Does Milwaukee have one battery that fits all?


----------



## DocTodd (9 mo ago)

Danno99 said:


> UFG8RMIKE said:
> 
> 
> > Milwaukee
> ...


Not sure, but I believe there are adapters to let you run Dewalt in Milwaukee, etc and vice versa.

That said, from a lawn standpoint, Ego seems to be fairly well regarded. I have one of the blowers and have no complaint.


----------



## ENVY23 (Sep 14, 2021)

I like Ryobi. While I think Dewalt and Milwaukee are better quality tools(although Ryobi has stepped it up the past few years), it seems that regardless of which brand you go with the battery will eventually need to be replaced.
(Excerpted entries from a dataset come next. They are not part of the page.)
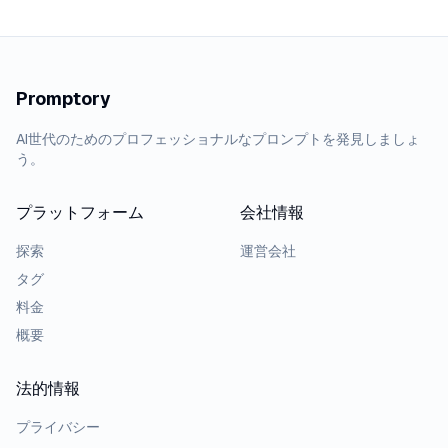
Promptory
AI世代のためのプロフェッショナルなプロンプトを発見しましょ
う。
プラットフォーム
会社情報
探索
運営会社
タグ
料金
概要
法的情報
プライバシー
With Ryobi, you can get a whole new tool, battery, and charger for like $20 more than the battery alone. Plus the options for their 18v One+ line is crazy. It's like everytime I go in Home Depot I'm like "What is that thing? Ohh, yeah I need that." I actually ended up converting my son's PowerWheels truck to run on a Ryobi battery. :lol: Now when it dies, instead of 4hrs charging, I grab another 4ah battery off the Supercharger and he's rolling again.


----------



## Ware (Jan 28, 2017)

I think I'm a happier person after giving up on trying to stick with just one brand. For example, I have a lot of DeWalt stuff, but I also love my Milwaukee M12 ratchets and stubby impact - and I wouldn't trade my Ego blower for any of the red or yellow offerings. I have a dedicated charging cabinet and just buy the best tool for the job.


----------



## atticus (Dec 30, 2021)

Ware said:


> I think I'm a happier person after giving up on trying to stick with just one brand. For example, I have a lot of DeWalt stuff, but I also love my Milwaukee M12 ratchets and stubby impact - and I wouldn't trade my Ego blower for any of the red or yellow offerings. I have a dedicated charging cabinet and just buy the best tool for the job.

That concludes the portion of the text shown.